__What the exercise asks__:
Look through the records and copy every line in which "bounding" appears.

__Dataset extract__:
##############################

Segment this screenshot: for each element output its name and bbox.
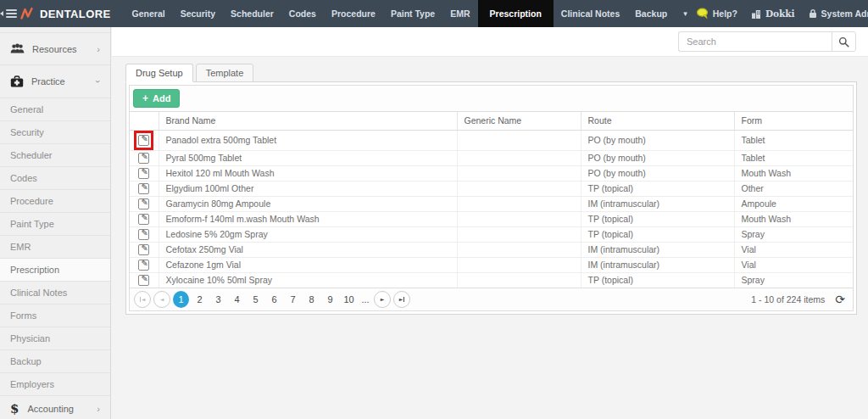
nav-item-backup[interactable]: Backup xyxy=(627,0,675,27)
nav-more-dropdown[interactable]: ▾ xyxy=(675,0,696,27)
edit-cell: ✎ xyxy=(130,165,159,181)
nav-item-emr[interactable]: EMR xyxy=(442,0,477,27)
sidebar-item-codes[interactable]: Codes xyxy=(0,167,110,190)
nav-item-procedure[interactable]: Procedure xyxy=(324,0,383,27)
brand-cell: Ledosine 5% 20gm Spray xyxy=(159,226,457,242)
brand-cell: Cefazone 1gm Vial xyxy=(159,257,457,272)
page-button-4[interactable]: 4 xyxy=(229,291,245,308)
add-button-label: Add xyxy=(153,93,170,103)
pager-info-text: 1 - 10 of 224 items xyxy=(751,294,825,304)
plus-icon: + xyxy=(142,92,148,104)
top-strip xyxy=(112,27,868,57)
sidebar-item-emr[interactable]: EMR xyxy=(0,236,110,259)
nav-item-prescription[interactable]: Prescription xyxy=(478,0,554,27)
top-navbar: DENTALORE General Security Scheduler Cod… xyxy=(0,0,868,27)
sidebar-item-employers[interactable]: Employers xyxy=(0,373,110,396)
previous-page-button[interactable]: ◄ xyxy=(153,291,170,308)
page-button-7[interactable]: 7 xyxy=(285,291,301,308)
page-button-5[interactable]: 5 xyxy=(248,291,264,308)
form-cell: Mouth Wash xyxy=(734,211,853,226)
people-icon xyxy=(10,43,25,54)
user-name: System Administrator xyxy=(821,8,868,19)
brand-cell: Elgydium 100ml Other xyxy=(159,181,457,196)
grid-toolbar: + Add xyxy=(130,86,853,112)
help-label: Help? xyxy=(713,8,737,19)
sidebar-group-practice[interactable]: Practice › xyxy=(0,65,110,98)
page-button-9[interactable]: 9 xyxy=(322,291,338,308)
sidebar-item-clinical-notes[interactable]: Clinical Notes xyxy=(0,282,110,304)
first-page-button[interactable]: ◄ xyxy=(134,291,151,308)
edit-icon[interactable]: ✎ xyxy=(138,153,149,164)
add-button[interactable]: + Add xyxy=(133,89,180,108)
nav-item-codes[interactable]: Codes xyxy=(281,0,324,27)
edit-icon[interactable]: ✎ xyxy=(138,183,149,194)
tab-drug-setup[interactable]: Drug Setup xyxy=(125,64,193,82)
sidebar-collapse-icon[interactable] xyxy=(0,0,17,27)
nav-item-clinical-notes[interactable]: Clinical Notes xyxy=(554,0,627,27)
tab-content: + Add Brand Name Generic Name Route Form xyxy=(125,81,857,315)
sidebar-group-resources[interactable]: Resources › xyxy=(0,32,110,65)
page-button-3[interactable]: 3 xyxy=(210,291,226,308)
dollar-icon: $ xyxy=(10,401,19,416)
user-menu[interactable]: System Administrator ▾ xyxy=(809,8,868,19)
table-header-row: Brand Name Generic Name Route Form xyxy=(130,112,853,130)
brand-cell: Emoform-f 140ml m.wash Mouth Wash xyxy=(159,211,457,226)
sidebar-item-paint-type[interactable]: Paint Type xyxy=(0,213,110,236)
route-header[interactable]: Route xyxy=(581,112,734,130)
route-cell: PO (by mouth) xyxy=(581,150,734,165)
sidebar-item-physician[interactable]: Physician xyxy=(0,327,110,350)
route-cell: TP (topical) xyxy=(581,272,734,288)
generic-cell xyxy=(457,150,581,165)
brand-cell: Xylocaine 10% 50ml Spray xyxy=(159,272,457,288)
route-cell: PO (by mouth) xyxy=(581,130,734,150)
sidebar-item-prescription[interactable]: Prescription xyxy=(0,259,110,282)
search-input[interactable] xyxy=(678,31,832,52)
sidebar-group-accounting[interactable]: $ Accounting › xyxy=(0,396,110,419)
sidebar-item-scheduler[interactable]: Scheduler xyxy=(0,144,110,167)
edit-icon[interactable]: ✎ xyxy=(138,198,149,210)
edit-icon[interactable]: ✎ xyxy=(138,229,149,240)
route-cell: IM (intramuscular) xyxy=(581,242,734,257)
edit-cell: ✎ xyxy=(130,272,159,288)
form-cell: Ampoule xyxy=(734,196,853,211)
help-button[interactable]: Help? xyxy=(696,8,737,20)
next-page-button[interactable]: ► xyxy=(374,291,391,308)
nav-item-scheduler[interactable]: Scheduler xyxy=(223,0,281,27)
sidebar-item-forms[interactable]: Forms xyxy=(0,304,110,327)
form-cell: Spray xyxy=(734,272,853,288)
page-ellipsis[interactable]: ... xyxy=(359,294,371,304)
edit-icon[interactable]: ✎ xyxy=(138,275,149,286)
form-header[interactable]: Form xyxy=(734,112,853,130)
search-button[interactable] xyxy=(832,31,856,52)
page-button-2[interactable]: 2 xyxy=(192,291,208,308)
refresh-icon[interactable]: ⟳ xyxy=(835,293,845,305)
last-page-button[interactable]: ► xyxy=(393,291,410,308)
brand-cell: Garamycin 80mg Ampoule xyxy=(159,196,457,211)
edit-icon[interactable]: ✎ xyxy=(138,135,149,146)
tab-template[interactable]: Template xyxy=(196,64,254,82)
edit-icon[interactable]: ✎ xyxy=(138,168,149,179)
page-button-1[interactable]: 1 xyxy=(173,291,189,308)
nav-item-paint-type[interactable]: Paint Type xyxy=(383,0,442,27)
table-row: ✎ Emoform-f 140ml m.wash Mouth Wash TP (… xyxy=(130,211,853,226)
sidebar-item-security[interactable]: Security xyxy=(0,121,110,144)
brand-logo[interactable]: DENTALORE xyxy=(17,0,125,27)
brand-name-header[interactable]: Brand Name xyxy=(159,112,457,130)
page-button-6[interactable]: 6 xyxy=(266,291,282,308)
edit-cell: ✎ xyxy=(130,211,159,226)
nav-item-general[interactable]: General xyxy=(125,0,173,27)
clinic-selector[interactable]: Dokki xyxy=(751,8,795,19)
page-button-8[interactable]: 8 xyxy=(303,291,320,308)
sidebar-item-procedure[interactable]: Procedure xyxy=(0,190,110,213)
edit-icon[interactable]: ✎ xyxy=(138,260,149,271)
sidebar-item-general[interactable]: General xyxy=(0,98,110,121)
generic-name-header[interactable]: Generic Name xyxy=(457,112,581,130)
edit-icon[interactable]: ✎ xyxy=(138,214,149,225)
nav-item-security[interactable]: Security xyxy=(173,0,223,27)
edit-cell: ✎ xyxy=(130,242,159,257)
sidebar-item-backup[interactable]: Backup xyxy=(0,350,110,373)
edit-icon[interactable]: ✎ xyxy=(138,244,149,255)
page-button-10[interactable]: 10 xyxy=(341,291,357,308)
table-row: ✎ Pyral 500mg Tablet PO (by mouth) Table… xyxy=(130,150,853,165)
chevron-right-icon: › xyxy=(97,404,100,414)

##############################

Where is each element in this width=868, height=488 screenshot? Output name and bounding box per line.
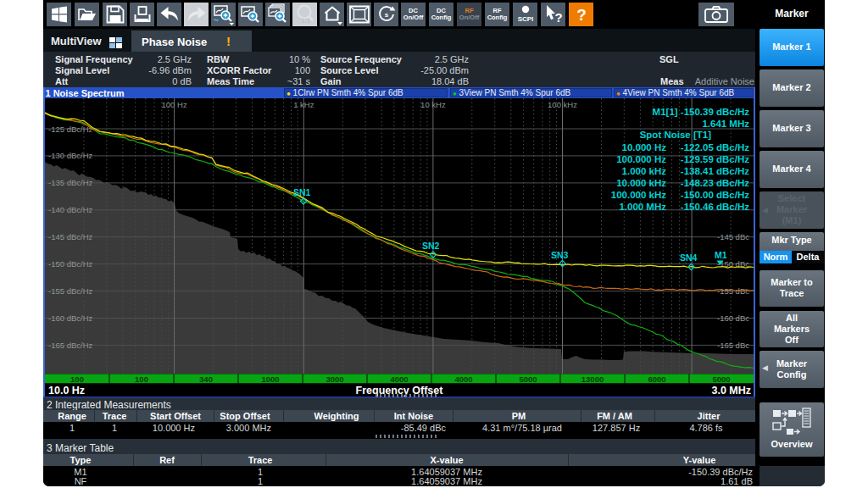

##############################

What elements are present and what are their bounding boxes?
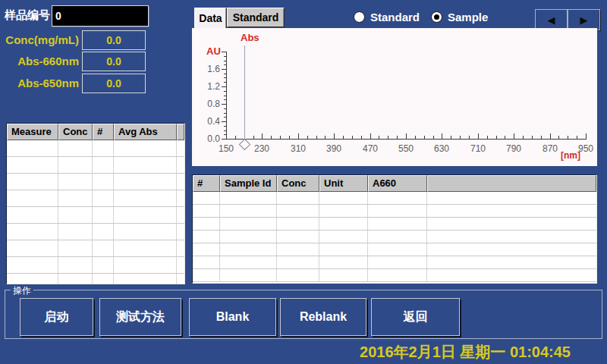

##############################

__Expected answer__:
Where is each element in this width=868, height=488 screenshot? Output name and bounding box per line.
What elements are present and what are their bounding boxes?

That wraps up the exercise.